BEGIN
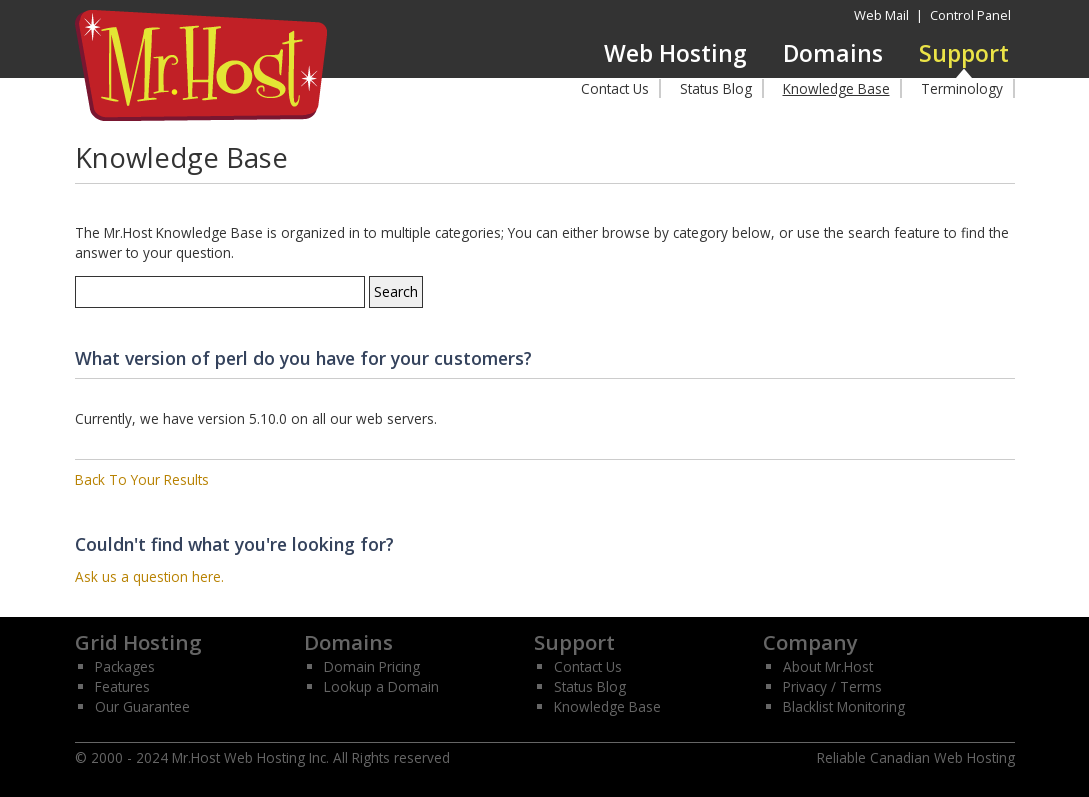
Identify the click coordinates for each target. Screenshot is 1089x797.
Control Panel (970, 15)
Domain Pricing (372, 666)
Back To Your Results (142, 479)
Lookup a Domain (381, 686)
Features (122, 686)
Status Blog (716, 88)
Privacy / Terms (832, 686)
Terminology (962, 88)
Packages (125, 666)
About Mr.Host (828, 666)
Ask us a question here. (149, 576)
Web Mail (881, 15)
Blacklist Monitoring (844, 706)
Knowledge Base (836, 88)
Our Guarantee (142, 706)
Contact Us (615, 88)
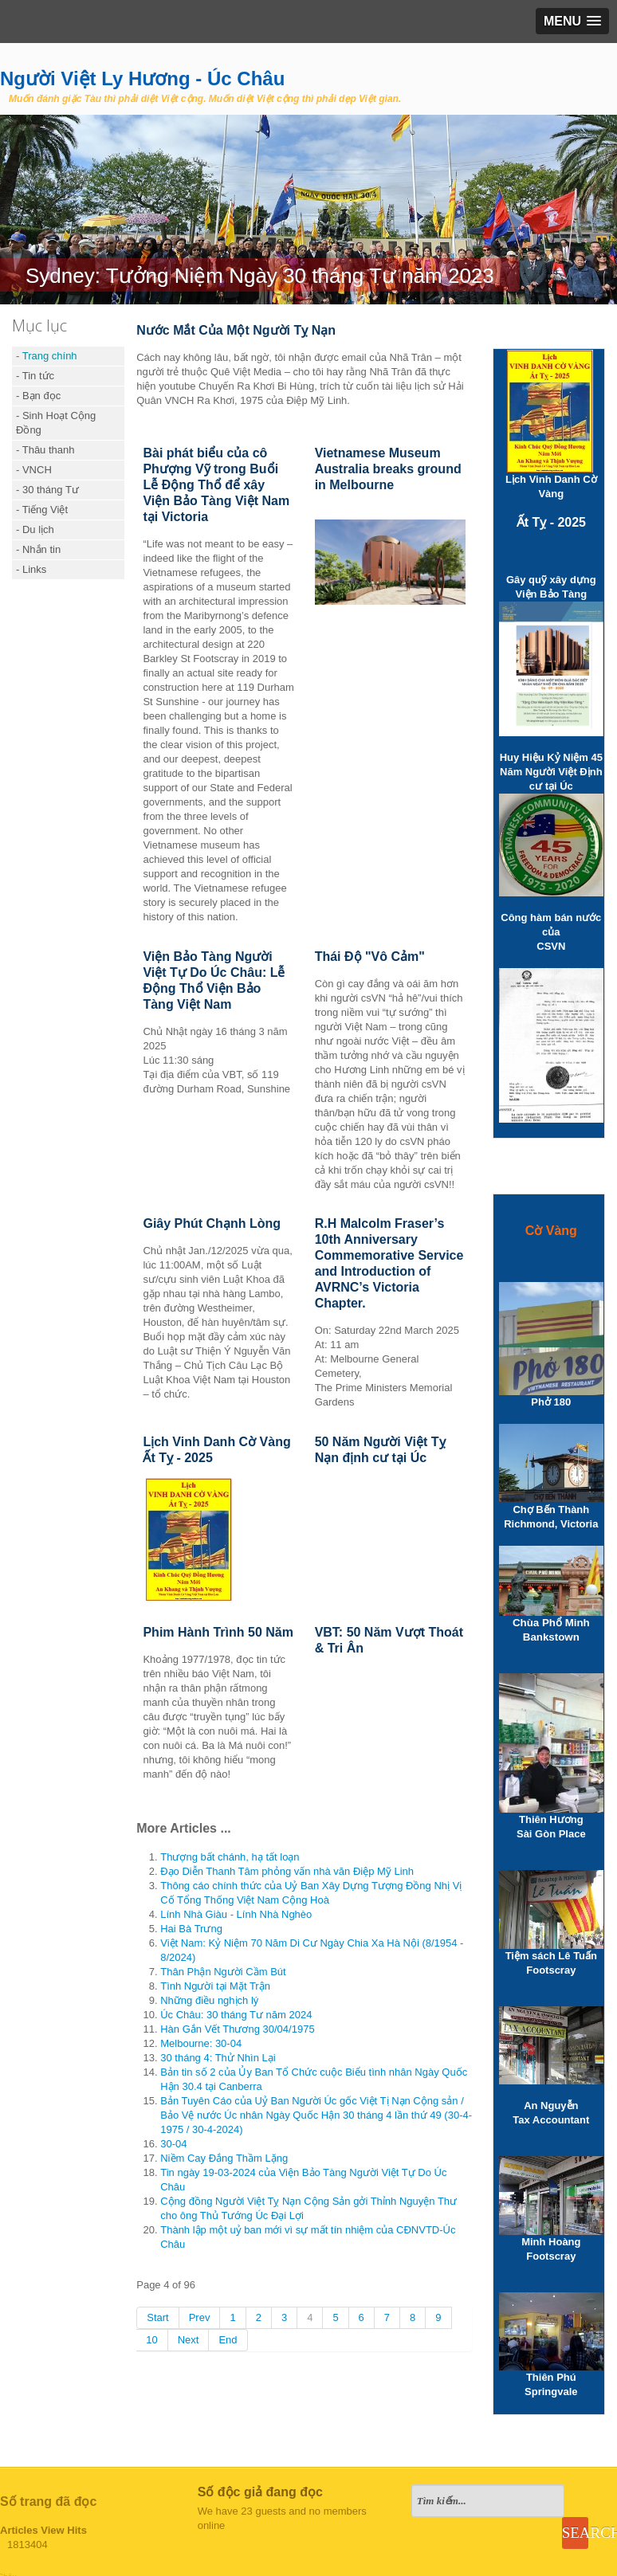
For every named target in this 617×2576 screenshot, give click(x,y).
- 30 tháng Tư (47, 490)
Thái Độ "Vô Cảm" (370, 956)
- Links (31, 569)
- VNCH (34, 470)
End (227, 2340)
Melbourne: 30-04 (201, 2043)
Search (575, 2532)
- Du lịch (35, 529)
END
BEGIN
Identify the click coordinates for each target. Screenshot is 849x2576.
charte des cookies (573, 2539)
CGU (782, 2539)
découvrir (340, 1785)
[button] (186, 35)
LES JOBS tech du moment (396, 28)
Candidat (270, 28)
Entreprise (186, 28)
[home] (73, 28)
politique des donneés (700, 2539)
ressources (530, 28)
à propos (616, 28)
END
## WHAT IS NEEDED
Your answer must be the lines above from the one containing "- 30 tháng Tư (47, 490)" to the one containing "- Du lịch (35, 529)", both included, restated word for word.

## WRITTEN RESPONSE
- 30 tháng Tư (47, 490)
Thái Độ "Vô Cảm" (370, 956)
- Links (31, 569)
- VNCH (34, 470)
End (227, 2340)
Melbourne: 30-04 (201, 2043)
Search (575, 2532)
- Du lịch (35, 529)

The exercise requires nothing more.